Scientists have a lot of advice to offer. Those nerds have produced a treasure trove of research about the best strategies to optimize the online dating process from right-swipe to laying pipe.
First you’ll have to lure the ladies in with your profile photos. But like a night of Taco Bell and anal sex, there are lots of ways things can go wrong. Pouty-faced selfies, shirtless gym pics, and group photos are all big no-no’s. Your pictures should portray you as attractive, active, and approachable. You’ll want at least one close-up of your face and one full view of your body. You’ll want a picture with a genuine smile and a photo of yourself enjoying a hobby. Ditch the pics with sunglasses. Women need to see your eyes, gaze into the windows of your soul, and determine if you’re a serial killer. Nothing is more awkward than meeting up with a guy who still has the body of his last Tinder date decaying in the trunk of his car.
When it comes time to spark conversation, men’s cardinal sin is sending a half-assed “hey ;)” and expecting her to splooge at the sight of their suggestive emoji. You’ll need to individualize your opening message and make it clear that you’ve read her profile. Don’t beat around the bush in arranging a meet-up. People are bad at predicting who they’ll like in person, so don’t waste time endlessly texting and building up idealized expectations.

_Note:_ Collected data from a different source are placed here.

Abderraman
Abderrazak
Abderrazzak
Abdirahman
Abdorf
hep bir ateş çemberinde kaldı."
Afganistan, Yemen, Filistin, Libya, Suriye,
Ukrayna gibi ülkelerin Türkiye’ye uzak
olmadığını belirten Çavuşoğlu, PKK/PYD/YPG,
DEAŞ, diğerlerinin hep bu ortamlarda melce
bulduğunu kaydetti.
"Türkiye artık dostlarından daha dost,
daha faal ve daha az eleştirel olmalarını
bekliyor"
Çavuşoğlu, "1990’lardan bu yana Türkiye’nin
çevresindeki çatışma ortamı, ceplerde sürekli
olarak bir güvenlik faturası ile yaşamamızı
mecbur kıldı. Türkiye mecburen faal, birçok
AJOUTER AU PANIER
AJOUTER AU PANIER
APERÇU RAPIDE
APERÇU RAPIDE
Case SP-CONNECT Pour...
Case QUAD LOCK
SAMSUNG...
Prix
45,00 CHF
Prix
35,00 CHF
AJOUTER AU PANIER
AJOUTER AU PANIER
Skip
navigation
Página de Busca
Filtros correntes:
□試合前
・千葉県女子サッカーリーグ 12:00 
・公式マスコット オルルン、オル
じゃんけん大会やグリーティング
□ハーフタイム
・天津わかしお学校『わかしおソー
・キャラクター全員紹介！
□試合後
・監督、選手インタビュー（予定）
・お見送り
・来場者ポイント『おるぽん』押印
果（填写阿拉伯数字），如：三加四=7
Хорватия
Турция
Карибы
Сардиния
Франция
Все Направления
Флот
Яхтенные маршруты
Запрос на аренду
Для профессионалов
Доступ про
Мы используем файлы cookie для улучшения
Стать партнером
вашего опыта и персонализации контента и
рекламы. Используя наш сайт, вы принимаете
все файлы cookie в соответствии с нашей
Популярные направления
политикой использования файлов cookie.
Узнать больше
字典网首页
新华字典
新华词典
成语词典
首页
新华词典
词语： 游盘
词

Finally, don’t spend too much time swiping through honies. Studies show that the longer you spend on the app, the more you start thoughtlessly rejecting every profile and growing pessimistic of ever finding a partner. Limit yourself to once per day to stay positive of your prospects. In time, you’ll find your future wife and finally abandon that blow-up sex doll that just wants to be friends.